Having looked again there are 3 main files:-

PersonalPOI
metainfo2.txt
WMPInfo.xml

On my SD Card

Most of the data is in the PersoaLPOI/Package/0/default

Having:-
bitmaps
bitmaps.xml
categories.pc
hashes.txt
lang_map.xml
poidata.db
PPOIversion.txt
string_de-DE.xml
string_en-GB.xml
Versios.xml

Hope that helps


----------



## pcbbc

jont122 said:


> Having looked again there are 3 main files:-
> 
> PersonalPOI
> metainfo2.txt
> WMPInfo.xml


Yes, I think it explains your 3 vs 2 file comment. A red herring as to why this isn't working.

Note that WMPInfo.xml Is put there by Windows Media Player, and nothing to do with the POI Update. So that file may or may not be present and will not stop it working.
And Personal POI is a folder, not a file. But yes...

I think this will have to wait until I get my car back from the dealers to investigate further. At the moment no indication as to when that might be... Sorry.


----------



## Redeef

First post... updated my VC to incorporate speed cameras, works perfectly. However, myAudi wouldn't upload the mobile file stating the file exceeded the permitted size! Any suggestions? All the other files uploaded no probs.


----------



## Pugliese

Redeef said:


> First post... updated my VC to incorporate speed cameras, works perfectly. However, myAudi wouldn't upload the mobile file stating the file exceeded the permitted size! Any suggestions? All the other files uploaded no probs.


Welcome to the forum.

I also came up against this issue but you just have to split the file before loading it on the SD card.

However I removed the mobile file for 2 reasons. Firstly it kept going off and locally I know where the areas are, secondly I couldn't find a way of extending the warning for POI on the VC, as I found that if you are nipping along you can only get a warning that the zone is 50m away, which imo is too short for a mobile alert. So I just have Gatso & Speccs as POI and when I go to areas I am unfamiliar with, I just bluetooth the GPSpocket app, which is perfect


----------



## Redeef

Thanks, I think I'll be doing the same.


----------



## jont122

Hello

Just tried downloading and installing again, and everything is working fine?

Thanks

Regards


----------



## pcbbc

jont122 said:


> Just tried downloading and installing again, and everything is working fine?

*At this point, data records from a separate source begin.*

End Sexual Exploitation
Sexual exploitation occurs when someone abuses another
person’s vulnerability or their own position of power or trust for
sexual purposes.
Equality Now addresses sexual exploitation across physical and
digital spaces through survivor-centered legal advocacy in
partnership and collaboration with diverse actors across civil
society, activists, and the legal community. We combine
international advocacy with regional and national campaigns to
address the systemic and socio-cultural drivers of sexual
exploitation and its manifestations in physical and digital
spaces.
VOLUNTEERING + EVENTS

Well, I did imply this was most likely SDCard related, and not software issue, when I asked you to confirm you ejected the SD Card before removing from your computer. :? 
Well done anyway. Glad you are working.

And on another plus note looks like mcaddy, the original author, is back supporting this project. He's fixed a issue I reported way back last year and also sorted the latest PGPSW download issue.


----------



## Blade Runner

Cwd said:


> Hi all as some of you requested a guide, please see attached PDF, note this is intended as a guide and i take no responsibility for any calamity you should encounter using it :roll: also the Database that was used is on a subscription basis and signing up to it means you are breaking the terms and agreements if you share the database content. [smiley=behead.gif]
> 
> All that said everything included utilizes Audi's Web and car functionality as it was intended so there shouldn't be a problem, once you know how to do this it takes about 10-15 minutes
> 
> enjoy


Hi All

I basically followed Cwd's helpful 'how to' guide in my new (MY18) TTS. However, there were a couple of small omissions in the PDF, so I thought my own step-by-step might be useful to others. It should be read in conjunction with the how-to guide, but may be easier to print as it doesn't contain any screenshots. I decided not to use the utility developed by a couple of forum members, but gather that this is now working again (see page 10 of this thread for details).

1. Login to pocketgpsworld (you will need a subscription) and download the camera database files in "Other gpx" format. Note: Other Audi supported formats (e.g .csv) would probably work too, but it's sensible to stick to something that others have tried and tested on the TT.

2. Extract the downloaded zip file to a preferred folder on your PC's hard disk.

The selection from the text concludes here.